A cost transfer is the assignment of an expense to a sponsored agreement that was initially recorded elsewhere in the University’s general ledger. A cost transfer from a sponsored agreement to a non-sponsored budget is also considered a cost transfer. Examples are a retrospective payroll distribution change or a journal entry which moves an existing non-payroll expense from one sponsored agreement to another sponsored agreement.
Purcard reallocations, inter-departmental billings (IC journal entries), and recoding of expenses on the same sponsored project are not considered a cost transfer. Examples of recoding of expenses are:
- A retrospective salary distribution change which maintains the same total percentage of effort on a sponsored project but changes the fund, source and function chartfields to charge part or all of the effort to a cost share chartstring.
- A correction to an expense account to properly classify the expense on the same project.
Applying the four cost principles in the University's Cost Policy (PDF) to assess whether an expense is appropriate or not on a sponsored agreement, conducting quarterly effort planning sessions to prospectively allocate payroll correctly the first time, and using advance accounts to charge appropriate expenses prior to the sponsor funding the sponsored agreement are important business practices to minimize cost transfers.
No. A sponsored agreement may not be used as a holding account for expenses that will subsequently be transferred to another sponsored agreement. All expenses must meet the costing standards of being allocable, allowable, reasonable, and consistently applied in order to be charged to a sponsored agreement. Business practices such as requesting an Advance Account or temporarily charging the encumbrances/expenses to a department suspense account are appropriate methods.
Payroll cost transfers and non-payroll cost transfers have different processes, documentation requirements, and a different central unit that reviews/approves these two types of cost transfers.
External auditors view cost transfers involving sponsored agreements as a potential internal controls issue. Cost transfers are more rigorously challenged by auditors. A justification with adequate documentation which incorporates sufficient internal controls provide a robust framework to meet the costing standards required by the University's sponsors.
The justification must include a detailed explanation from which an independent reviewer can understand the transfer request and conclude that the expense is appropriate. A statement that merely states “to correct error” or “to transfer to correct account” is not sufficient.
Federal regulations require that no one person has complete control over the all aspects of a financial transaction. To comply with this requirement, the preparer of the cost transfer request and the unit person approving the cost transfer request may not be the same person.
The cost transfer form accommodates the following cost transfer approval scenarios at the University.
- A Dean's office may require approval of cost transfer requests
- A PI may want to approve cost transfer requests which affect their sponsored agreements
- For untimely cost transfer requests, the Cost Transfer UOP requires the PI receiving the expense on their respective sponsored agreement to approve the appropriateness of the cost transfer.

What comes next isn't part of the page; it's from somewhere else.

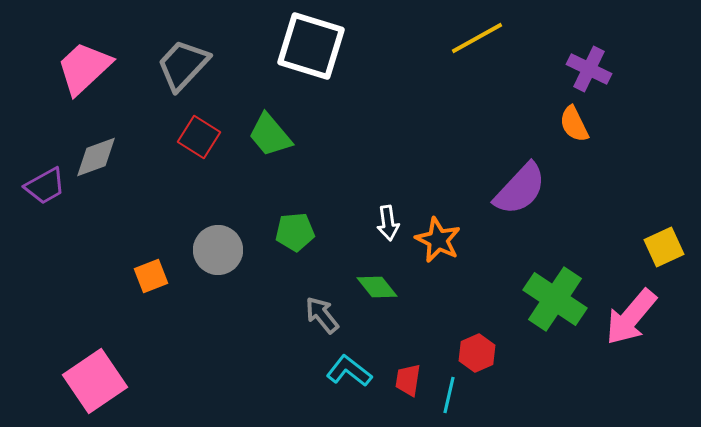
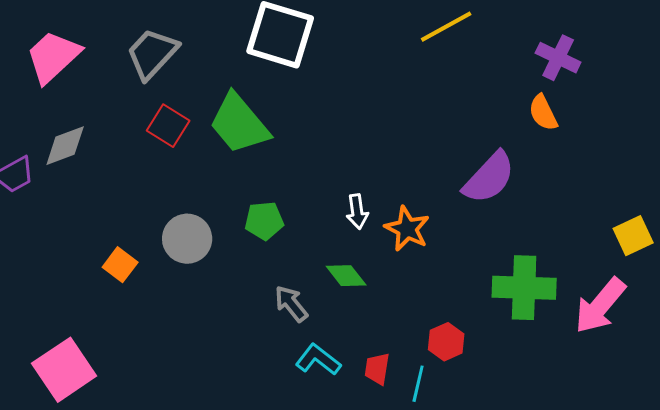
green trapezoid: (270, 135) -> (239, 124), size x1.4
orange square: (151, 276) -> (120, 265), turned -32
green cross: (555, 299) -> (524, 288), turned -32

- For untimely cost transfer requests, the Cost Transfer UOP requires a vice president to approve the extenuating circumstances and the unit's corrective action plan to prevent future occurrences.
If a unit submits a cost transfer request more than 90 days after the original accounting date of the oldest expense being transferred, the cost transfer is considered untimely.
The hourly time submission process in PeopleSoft's time and labor system allocates someone's time and related wages. When the employee submits and the supervisor approves, the time is certified as reasonable in relation to work performed on sponsored agreements. A wage transfer request involving a sponsored agreement is a re-certification of how the time was allocated. A signature from someone who has firsthand knowledge or suitable means of verification is required to certify the reasonableness of the revised allocation of time. Typically, the employee signature is obtained.